From peter.xihong.wang at intel.com  Tue Sep 12 12:35:27 2017
From: peter.xihong.wang at intel.com (Wang, Peter Xihong)
Date: Tue, 12 Sep 2017 16:35:27 +0000
Subject: [Speed] Python Performance Benchmark Suite revision request
Message-ID: <371EBC7881C7844EAAF5556BFF21BCCC86EFD2F4@ORSMSX105.amr.corp.intel.com>

Hi All,

I have a couple of input on the benchmark suite.

I am currently using the Python Benchmark Suite https://github.com/python/performance for a customer and running into some issues.  Due to specific circumstance, the net speed/bandwidth must be limited.  As a result, the real time package checking and pulling step prior to the actual benchmark run was never able to finish (always time out somewhere during the bit pulling).

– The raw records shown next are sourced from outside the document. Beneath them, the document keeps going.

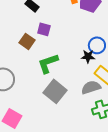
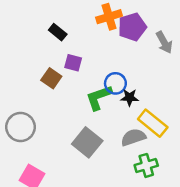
blue circle: (97, 45) -> (115, 83), moved
green L-shape: (48, 63) -> (99, 97), moved

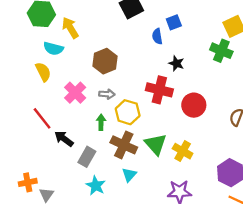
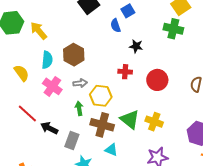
cyan semicircle: (53, 48) -> (47, 60), moved, turned -90
red cross: (159, 90) -> (125, 72), size x0.6
cyan triangle: (129, 175) -> (111, 150), turned -40

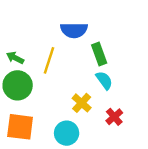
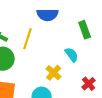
green rectangle: (99, 54) -> (85, 30), moved
red cross: (114, 117) -> (89, 84), moved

My request: is there a way to get a zipped (or git cloned version) of this benchmark, and stop the package pulling in real time prior to every run?  In addition to net speed limit, we have to run the benchmark on multiple machines.  Trying to wait for the same source codes being downloaded repeatedly for every run is really painfully, and not very efficient.  The current implementation does not guarantee the exact same benchmarks are used for all runs.  I feel git tag should be used to enforce consistency.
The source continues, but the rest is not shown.